Where to Study Ballet in Paramount, California: Three Programs Worth Knowing

On a Tuesday evening at the Paramount Civic Center, a line of parents stretches past the fountain, coffee cups in hand, waiting for the studio doors to open. Inside, teenagers in worn pointe shoes are running through fouetté turns while a pianist plays Tchaikovsky from the corner. This scene plays out nightly across this small Los Angeles County city—an unlikely concentration of serious ballet training for a community of roughly 54,000 people.

Paramount's density of dance institutions reflects its position at the intersection of working-class Southeast LA neighborhoods and the professional performance economy of downtown and Hollywood. For families unwilling or unable to commute to the Westside's elite academies, three programs have emerged as established options, each with distinct philosophies and outcomes. Here's how they compare.

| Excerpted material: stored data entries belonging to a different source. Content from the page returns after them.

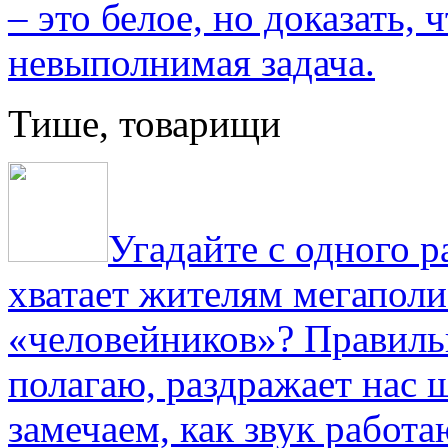
– это белое, но доказать, 
невыполнимая задача.
Тише, товарищи
Угадайте с одного р
хватает жителям мегаполи
«человейников»? Правиль
полагаю, раздражает нас ш
замечаем, как звук работа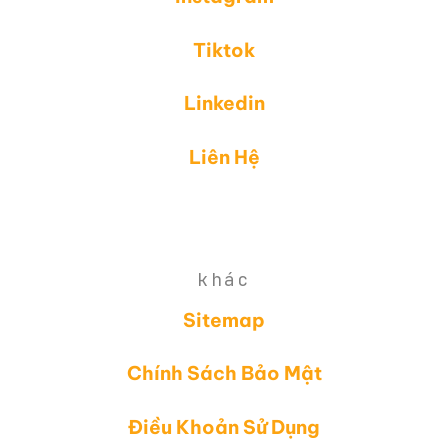
Tiktok
Linkedin
Liên Hệ
khác
Sitemap
Chính Sách Bảo Mật
Điều Khoản Sử Dụng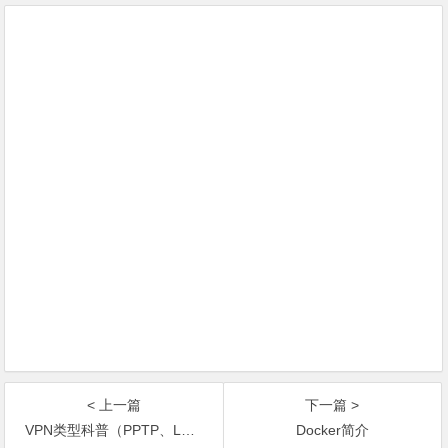
< 上一篇
下一篇 >
VPN类型科普（PPTP、L2TP、OpenVPN、 SSTP、 IKEv2）
Docker简介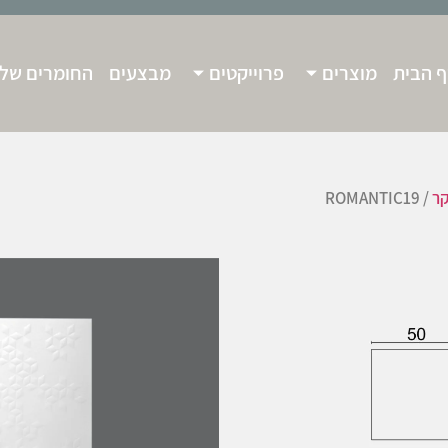
 הבית
מוצרים
פרוייקטים
מבצעים
החומרים שלנ
קר
/ ROMANTIC19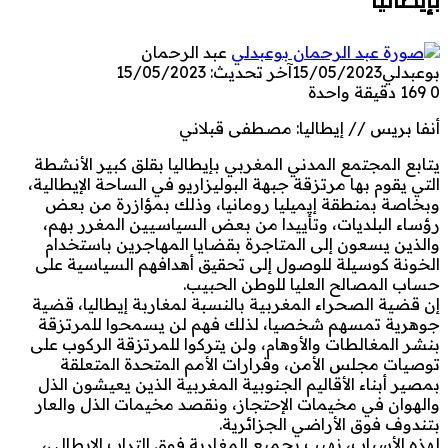
عبد الرحمان
بوعبدلي
15/05/2023
آخر تحديث: 15/05/2023
0
169
دقيقة واحدة
أنفا بريس // إيطاليا: مصطفى قبلاني
يتابع المجتمع المدني المغربي بإيطاليا بقلق كبير الأنشطة
التي يقوم بها مرتزقة جبهة البوليزاريو في الساحة الإيطالية،
وبخاصة بمنطقة إيميليا رومانيا، وذلك بمؤازرة من بعض
رؤساء البلديات، وتأييدا من بعض السياسيين المغرر بهم،
والذين يسعون إلى المتاجرة بقضايا المهاجرين باستخدام
الخونة كوسيلة للوصول إلى تحقيق أهدافهم السياسية على
حساب المصالح العليا للوطن الحبيب.
إن قضية الصحراء المغربية بالنسبة لمغاربة إيطاليا، قضية
جوهرية تمسهم شخصيا، لذلك فهم لن يسمحوا للمرتزقة
بنشر المغالطات والأوهام، ولن يتركوا للمرتزقة الركوب على
توصيات مجلس الأمن، وقرارات الأمم المتحدة المتعلقة
بمصير أبناء الأقاليم الجنوبية المغربية الذين يعيشون الذل
والهوان في مخيمات الإحتجاز، ونقصد مخيمات الذل والعار
بتندوف فوق الأراضي الجزائرية.
لهذه الأسباب، نهيب بجميع المغاربة فوق التراب الإيطالي،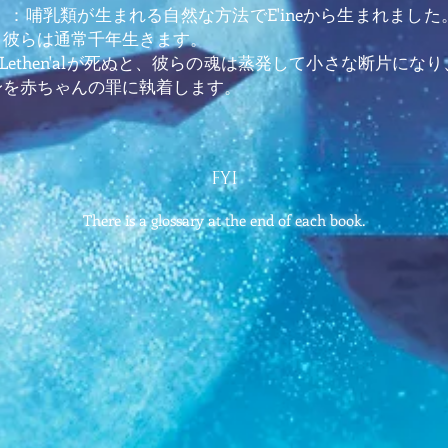
）：哺乳類が生まれる自然な方法でE'ineから生まれまし
。彼らは通常千年生きます。
eまたはLethen'alが死ぬと、彼らの魂は蒸発して小さな断片になり
身を赤ちゃんの罪に執着します。
FYI
There is a glossary at the end of each book.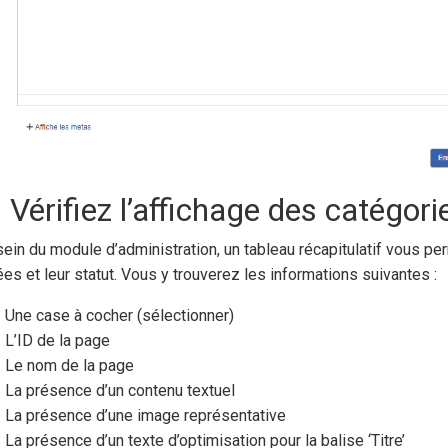
 Vérifiez l’affichage des catégori
sein du module d’administration, un tableau récapitulatif vous pe
ées et leur statut. Vous y trouverez les informations suivantes :
Une case à cocher (sélectionner)
L’ID de la page
Le nom de la page
La présence d’un contenu textuel
La présence d’une image représentative
La présence d’un texte d’optimisation pour la balise ‘Titre’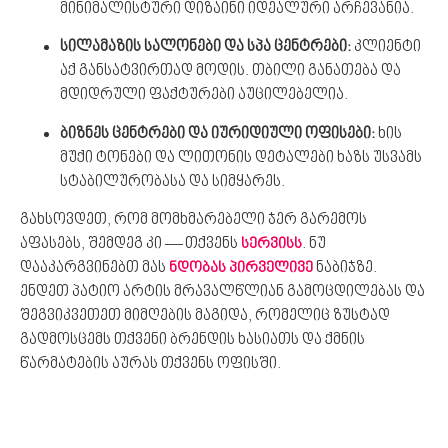
მინიმალისტური დიზაინი იდეალური არჩევანია.
სილამაზის სალონები და სპა ცენტრები:
კლიენტი
აქ განსატვირთად მოდის. თბილი განათება და
მდიდრული ფაქტურები აუცილებელია.
ბიზნეს ცენტრები და იურიდიული ოფისები:
ხის
მუქი ტონები და ლითონის დეტალები ხაზს უსვამს
სტაბილურობასა და სიმყარეს.
გახსოვდეთ, რომ მომხმარებელი ჯერ გარემოს
აფასებს, შემდეგ კი — თქვენს
. ნუ
სერვისს
დააკარგვინებთ მას
ნაბიჯზე.
ნდობას პირველივე
ენდეთ პატიო არტის მრავალწლიან გამოცდილებას და
შეგვიკვეთეთ მიმღების მაგიდა, რომელიც ზუსტად
გადმოსცემს თქვენი ბრენდის ხასიათს და ქმნის
წარმატების აურას თქვენს ოფისში.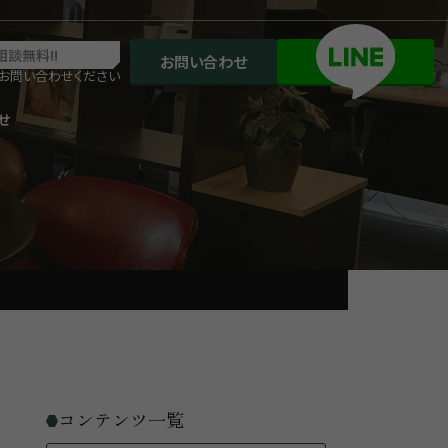
相談無料!!
お問い合わせ
お問い合わせください
せ
コンテンツ一覧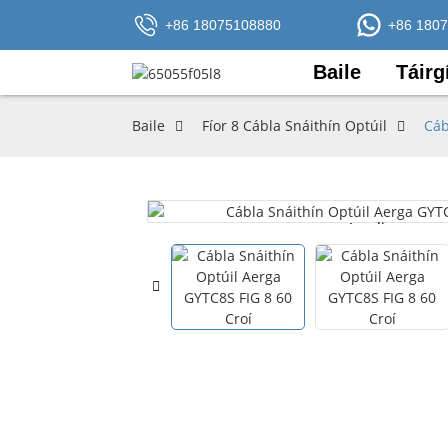
+86 18075108880
+86 180
Baile
Táirg
Baile
Fíor 8 Cábla Snáithín Optúil
Cáb
Loading...
Loading...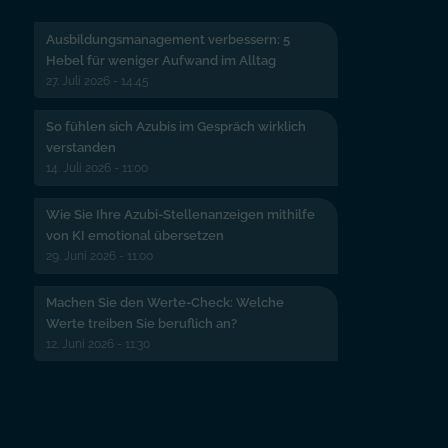
Ausbildungsmanagement verbessern: 5
Hebel für weniger Aufwand im Alltag
27. Juli 2026 - 14:45
So fühlen sich Azubis im Gespräch wirklich
verstanden
14. Juli 2026 - 11:00
Wie Sie Ihre Azubi-Stellenanzeigen mithilfe
von KI emotional übersetzen
29. Juni 2026 - 11:00
Machen Sie den Werte-Check: Welche
Werte treiben Sie beruflich an?
12. Juni 2026 - 11:30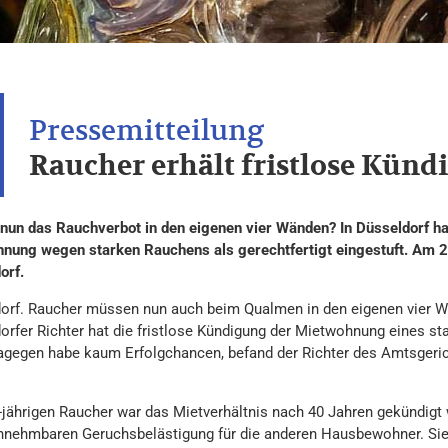
Raucher erhält fristlose Künd
un das Rauchverbot in den eigenen vier Wänden? In Düsseldorf hat 
nung wegen starken Rauchens als gerechtfertigt eingestuft. Am 24.
orf.
orf. Raucher müssen nun auch beim Qualmen in den eigenen vier W
orfer Richter hat die fristlose Kündigung der Mietwohnung eines sta
agegen habe kaum Erfolgchancen, befand der Richter des Amtsgeric
jährigen Raucher war das Mietverhältnis nach 40 Jahren gekündigt 
innehmbaren Geruchsbelästigung für die anderen Hausbewohner. Sie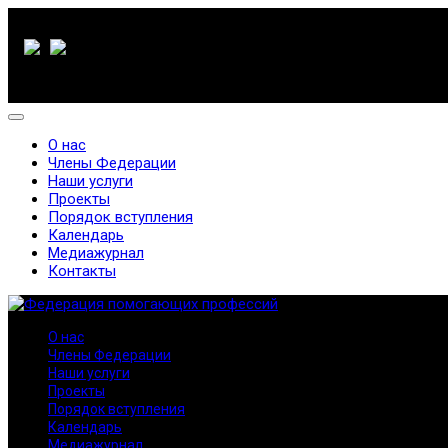
О нас
Члены Федерации
Наши услуги
Проекты
Порядок вступления
Календарь
Медиажурнал
Контакты
О нас
Члены Федерации
Наши услуги
Проекты
Порядок вступления
Календарь
Медиажурнал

How These Programs Were Selected

The institutions below were chosen based on longevity (minimum 15 years of continuous operation), range of programming (from children's creative movement through pre-professional training), and demonstrable alumni outcomes. All three are members of Regional Dance America/Pacific or hold accreditation with national dance education organizations. Tuition figures and faculty credentials were verified through direct inquiry and public records.


Paramount Ballet Academy: The Community Anchor

Founded: 1992 | Artistic Director: Margaret Chen-Liu | Notable Alumni: dancers with Sacramento Ballet, BalletMet, and LINES Contemporary Dance

Margaret Chen-Liu established her academy in a converted warehouse on Alondra Boulevard after leaving a soloist position with Oakland Ballet. The space remains unglamorous—exposed ducts, a floor that creaks in humid weather—but the training is methodical and unapologetically classical. Chen-Liu teaches Vaganova technique with the rigor of her own training at the Shanghai Dance School, adapted for bodies that often arrive without preschool dance backgrounds.

The academy's annual Nutcracker draws audiences from Downey and Bellflower, but its more distinctive production is the spring Student Choreography Showcase, where advanced students present original works on their peers. "Margaret makes you build the dance yourself," says Diego R., 17, now training at Boston Ballet's summer program. "You understand ballet differently when you've tried to set steps on someone else's body."

Best for: Students seeking structured progression with performance opportunities; families valuing longevity and community reputation over facilities.

Quick facts: Monthly tuition $185–$340; need-based scholarships available; open enrollment for children 4+; pre-professional track by audition at age 12.


City Ballet School: The Inclusive Specialist

Founded: 2008 | Director: James Okonkwo | Distinctive feature: Largest adaptive dance program in Southeast LA County

James Okonkwo founded City Ballet School after a decade teaching in Paramount public schools, and his institutional memory shows in the demographic range of his student body. The school runs parallel tracks: a conventional pre-professional program and a substantial adaptive division for students with Down syndrome, autism spectrum conditions, and physical disabilities. Both tracks share performance space in the June recital, a programming choice that has drawn coverage from Dance Teacher magazine and occasional grants from the California Arts Council.

The pre-professional faculty includes Okonkwo himself (former Dance Theatre of Harlem ensemble member) and three additional instructors with current or former company affiliations. The curriculum blends Vaganova fundamentals with contemporary and Horton modern, reflecting Okonkwo's belief that "versatility is survival in today's market."

Best for: Families prioritizing inclusive environment; students interested in contemporary and modern alongside classical training; dancers with disabilities seeking quality instruction.

Quick facts: Monthly tuition $160–$295; sliding scale widely used; no audition required for general enrollment; pre-professional track audition in August; adaptive program enrollment ongoing.


Paramount Dance Conservatory: The Pre-Professional Pressure Cooker

Founded: 2015 | Artistic Director: Elena Vasilieva | Notable alumni: trainees at San Francisco Ballet School, Pacific Northwest Ballet School, and Juilliard Pre-College

The newest and most selective of the three, the Conservatory represents a deliberate attempt to create a feeder program for tier-one professional companies. Elena Vasilieva, former first soloist with the Stanislavsky Ballet in Moscow, arrived in Paramount through marriage and found a donor base among local business owners with ties to Eastern Europe. Her facility—purpose-built in 2019 with sprung floors and physiotherapy rooms—contrasts sharply with the converted spaces of her competitors.

Training runs six days weekly for serious students, with mandatory Pilates and character dance. Vasilieva stages full-length classics (Giselle, Coppélia) with professional guest artists in principal roles, a strategy that provides students with partner experience while drawing paying audiences. The acceptance rate for the pre-professional division hovers near 30%; prospective students submit video auditions year-round.